The robin has flown and Mr Pryor brings us back to earthly matters. "Margins!" he says, as we move on to cream tea. "I've not told you enough about gross margins. Even after we pay the online channels the 17 per cent fee, gross margins are 70 per cent, which is fantastic. We also make money on post and packaging." Finding more books like the German one can only fatten them.

What's ironic is how the web has been such a boost for second-hand books sales, yet disruptive for new ones: "It's the perfect confluence of old and new. Books are such private and cherished possessions, and now people can have access to them from around the world." The supply of books is soaring, too. A decade ago there were only a million books available to buy on the web, but today that figure is estimated at 140 million.

Mr Pryor reckons that the potential market is much bigger – in the UK alone 2 billion books were printed in the last 12 years. Competition is increasing and World of Books is Bookbarn's main rival. "Strictly speaking, our competition is everyone and no one. Every book sold is different – even copies of the same title will be in different conditions and priced differently. Our average price is £6.50, so they are cheap and with dynamic pricing, we can undercut each other by a 1p," he says.

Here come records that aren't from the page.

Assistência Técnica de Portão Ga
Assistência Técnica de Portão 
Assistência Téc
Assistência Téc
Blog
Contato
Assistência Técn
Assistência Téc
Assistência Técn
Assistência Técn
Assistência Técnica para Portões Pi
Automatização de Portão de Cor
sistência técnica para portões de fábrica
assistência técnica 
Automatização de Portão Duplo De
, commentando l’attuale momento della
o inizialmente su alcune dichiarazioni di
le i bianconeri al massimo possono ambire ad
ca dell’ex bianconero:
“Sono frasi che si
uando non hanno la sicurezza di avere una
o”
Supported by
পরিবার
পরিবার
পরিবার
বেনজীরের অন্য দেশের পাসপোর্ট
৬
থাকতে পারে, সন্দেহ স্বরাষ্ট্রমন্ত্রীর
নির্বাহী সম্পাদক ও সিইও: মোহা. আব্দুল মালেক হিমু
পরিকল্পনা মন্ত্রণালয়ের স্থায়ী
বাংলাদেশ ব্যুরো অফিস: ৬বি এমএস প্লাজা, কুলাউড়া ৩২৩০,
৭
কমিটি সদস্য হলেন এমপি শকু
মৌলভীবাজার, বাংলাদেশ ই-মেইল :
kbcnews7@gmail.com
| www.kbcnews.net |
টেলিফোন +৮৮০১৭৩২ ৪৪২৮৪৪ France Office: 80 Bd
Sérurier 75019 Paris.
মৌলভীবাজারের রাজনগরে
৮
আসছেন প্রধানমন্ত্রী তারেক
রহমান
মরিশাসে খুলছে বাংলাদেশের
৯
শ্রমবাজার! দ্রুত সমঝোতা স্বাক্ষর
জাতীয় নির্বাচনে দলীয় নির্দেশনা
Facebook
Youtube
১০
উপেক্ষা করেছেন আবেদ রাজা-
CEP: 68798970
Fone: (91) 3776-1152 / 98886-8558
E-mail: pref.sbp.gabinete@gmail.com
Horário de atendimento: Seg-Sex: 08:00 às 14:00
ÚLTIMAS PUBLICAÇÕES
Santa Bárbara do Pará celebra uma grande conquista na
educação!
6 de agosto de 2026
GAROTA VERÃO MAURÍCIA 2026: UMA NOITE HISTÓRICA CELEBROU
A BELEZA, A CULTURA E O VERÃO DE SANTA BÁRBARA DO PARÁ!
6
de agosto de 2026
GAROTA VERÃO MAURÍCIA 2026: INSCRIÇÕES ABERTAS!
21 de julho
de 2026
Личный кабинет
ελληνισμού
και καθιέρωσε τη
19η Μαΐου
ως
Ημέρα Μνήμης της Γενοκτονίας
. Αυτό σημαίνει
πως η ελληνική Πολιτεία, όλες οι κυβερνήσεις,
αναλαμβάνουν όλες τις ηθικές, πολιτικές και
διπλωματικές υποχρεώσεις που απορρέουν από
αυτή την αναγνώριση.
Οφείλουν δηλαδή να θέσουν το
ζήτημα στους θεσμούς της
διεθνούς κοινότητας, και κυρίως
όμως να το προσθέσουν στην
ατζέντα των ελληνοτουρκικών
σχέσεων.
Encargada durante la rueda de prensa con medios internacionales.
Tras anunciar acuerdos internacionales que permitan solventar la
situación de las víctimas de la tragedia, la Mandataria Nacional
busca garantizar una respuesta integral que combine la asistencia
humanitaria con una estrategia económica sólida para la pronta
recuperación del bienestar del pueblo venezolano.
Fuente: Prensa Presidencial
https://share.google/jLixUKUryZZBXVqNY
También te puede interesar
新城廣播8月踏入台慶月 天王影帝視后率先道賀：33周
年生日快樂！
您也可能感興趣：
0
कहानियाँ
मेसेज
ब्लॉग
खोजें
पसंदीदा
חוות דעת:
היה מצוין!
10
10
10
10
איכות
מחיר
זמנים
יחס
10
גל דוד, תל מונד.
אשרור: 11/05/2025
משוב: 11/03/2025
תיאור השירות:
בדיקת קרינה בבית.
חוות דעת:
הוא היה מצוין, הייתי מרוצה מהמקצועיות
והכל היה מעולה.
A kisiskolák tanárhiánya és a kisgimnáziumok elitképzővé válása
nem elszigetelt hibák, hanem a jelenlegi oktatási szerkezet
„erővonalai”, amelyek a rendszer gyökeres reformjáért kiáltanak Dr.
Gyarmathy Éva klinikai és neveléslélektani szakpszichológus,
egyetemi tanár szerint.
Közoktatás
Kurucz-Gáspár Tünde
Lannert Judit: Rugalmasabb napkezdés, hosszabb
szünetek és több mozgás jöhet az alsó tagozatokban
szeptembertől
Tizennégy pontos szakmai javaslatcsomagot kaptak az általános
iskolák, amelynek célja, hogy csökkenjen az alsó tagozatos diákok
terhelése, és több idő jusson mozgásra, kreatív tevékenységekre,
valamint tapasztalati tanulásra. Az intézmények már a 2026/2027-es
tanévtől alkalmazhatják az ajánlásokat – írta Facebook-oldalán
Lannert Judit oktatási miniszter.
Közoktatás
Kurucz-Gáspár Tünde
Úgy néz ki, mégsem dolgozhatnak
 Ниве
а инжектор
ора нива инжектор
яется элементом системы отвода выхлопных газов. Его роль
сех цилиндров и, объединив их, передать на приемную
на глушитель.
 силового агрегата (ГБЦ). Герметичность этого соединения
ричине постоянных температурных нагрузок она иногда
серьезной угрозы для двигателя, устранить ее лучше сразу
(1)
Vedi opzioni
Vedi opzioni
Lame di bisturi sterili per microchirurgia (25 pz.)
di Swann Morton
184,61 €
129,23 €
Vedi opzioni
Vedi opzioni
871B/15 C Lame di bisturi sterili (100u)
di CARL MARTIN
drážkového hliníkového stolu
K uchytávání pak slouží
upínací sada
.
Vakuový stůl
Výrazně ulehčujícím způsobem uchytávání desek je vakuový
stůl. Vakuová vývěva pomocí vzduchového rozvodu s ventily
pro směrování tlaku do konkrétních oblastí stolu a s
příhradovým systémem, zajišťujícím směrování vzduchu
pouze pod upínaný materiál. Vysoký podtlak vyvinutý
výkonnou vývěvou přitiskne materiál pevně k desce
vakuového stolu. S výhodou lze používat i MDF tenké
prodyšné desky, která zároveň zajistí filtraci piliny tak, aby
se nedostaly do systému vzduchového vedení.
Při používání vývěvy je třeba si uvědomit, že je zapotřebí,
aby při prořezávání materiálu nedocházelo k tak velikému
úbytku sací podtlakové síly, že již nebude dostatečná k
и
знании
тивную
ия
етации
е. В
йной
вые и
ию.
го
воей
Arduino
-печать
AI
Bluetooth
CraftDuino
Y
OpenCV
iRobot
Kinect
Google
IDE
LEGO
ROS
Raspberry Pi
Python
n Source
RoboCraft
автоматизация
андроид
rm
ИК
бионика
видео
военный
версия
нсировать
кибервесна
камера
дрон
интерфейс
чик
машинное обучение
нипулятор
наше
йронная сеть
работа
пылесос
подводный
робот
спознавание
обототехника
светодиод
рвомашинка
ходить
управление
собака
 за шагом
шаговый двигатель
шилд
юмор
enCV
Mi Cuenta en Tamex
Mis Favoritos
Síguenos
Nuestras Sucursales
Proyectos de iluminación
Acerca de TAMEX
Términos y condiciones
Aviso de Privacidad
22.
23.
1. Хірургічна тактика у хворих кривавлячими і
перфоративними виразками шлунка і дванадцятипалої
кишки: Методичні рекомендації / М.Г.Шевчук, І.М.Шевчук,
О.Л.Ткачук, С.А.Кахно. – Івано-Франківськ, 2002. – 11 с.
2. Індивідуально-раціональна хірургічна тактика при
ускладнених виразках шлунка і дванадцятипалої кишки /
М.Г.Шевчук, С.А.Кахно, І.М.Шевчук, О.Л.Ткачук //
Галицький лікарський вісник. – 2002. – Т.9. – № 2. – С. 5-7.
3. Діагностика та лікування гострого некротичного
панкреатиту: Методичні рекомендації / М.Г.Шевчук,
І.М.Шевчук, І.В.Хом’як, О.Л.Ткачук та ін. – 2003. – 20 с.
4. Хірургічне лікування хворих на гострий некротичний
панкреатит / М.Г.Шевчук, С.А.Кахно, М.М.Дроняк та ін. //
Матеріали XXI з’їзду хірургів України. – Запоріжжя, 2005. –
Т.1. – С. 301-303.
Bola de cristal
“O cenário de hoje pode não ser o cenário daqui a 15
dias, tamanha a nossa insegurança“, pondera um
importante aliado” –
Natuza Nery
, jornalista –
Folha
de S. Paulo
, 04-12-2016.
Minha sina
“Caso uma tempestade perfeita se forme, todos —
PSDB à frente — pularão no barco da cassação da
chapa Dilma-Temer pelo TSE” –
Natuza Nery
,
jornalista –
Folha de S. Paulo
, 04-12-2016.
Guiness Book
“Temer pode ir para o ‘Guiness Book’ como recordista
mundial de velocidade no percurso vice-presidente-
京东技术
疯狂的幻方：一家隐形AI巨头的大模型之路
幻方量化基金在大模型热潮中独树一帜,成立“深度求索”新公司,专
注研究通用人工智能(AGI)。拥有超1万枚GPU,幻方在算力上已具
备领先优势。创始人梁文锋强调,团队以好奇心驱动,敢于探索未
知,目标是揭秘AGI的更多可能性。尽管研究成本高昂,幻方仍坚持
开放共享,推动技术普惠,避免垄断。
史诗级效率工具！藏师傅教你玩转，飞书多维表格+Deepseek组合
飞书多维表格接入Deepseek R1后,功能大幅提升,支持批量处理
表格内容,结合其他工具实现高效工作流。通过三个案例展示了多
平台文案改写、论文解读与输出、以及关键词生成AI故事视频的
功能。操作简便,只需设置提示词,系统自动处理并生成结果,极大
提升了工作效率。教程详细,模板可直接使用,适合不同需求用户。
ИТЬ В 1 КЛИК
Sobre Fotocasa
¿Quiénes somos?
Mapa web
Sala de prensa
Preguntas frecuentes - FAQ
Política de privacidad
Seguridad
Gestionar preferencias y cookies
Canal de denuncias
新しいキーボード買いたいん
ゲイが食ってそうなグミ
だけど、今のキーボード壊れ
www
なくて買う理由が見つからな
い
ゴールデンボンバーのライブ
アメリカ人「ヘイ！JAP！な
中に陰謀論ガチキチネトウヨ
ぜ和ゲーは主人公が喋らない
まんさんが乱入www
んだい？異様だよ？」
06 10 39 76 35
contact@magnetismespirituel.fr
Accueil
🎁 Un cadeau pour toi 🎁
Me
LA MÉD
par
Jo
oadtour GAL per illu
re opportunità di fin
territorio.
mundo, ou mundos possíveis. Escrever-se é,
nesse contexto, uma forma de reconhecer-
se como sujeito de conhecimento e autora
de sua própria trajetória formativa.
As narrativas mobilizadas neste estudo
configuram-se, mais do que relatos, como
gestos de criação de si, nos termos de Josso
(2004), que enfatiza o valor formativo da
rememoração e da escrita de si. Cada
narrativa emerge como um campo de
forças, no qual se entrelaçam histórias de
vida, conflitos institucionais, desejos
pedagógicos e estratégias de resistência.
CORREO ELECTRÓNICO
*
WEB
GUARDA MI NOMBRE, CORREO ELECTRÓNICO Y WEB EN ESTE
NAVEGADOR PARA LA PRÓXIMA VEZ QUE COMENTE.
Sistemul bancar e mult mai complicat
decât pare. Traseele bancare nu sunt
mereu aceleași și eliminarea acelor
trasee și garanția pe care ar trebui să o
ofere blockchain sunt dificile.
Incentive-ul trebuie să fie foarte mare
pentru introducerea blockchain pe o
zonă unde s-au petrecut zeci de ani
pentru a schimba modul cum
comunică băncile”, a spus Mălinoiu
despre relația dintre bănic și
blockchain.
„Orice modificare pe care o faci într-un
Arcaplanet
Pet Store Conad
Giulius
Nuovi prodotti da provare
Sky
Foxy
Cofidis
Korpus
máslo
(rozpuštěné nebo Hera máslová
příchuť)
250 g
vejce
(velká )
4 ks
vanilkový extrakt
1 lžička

Like the best discoveries, Mr Pryor stumbled upon Bookbarn. The previous owner contacted him and Matthew Dodson – his business partner and a former accountant – to help salvage the company. "But we saw huge potential so decided to buy it instead. Now we are putting in new IT systems, more sales channels, and using social media to spread the word." The books are now sold on Amazon, AbeBooks, Alibris, eBay, Play and a new Bookbarn website – and one for Darwin Rare Books – will be up soon.

What would the great evolutionist have made of the internet? "He would have disliked it because it makes it harder to prevaricate! But he would also have loved it for the ease of research." After all, it was Darwin who said it's not the strongest of the species that survives, nor the most intelligent, but the one most responsive to change. That's what this descendant has done, heroically and beyond reasonable doubt.

I have a final question – who's to play him in his film? "Tom Hughes, the talented young actor who has just starred in the BBC's Dancing on the Edge." Perfect.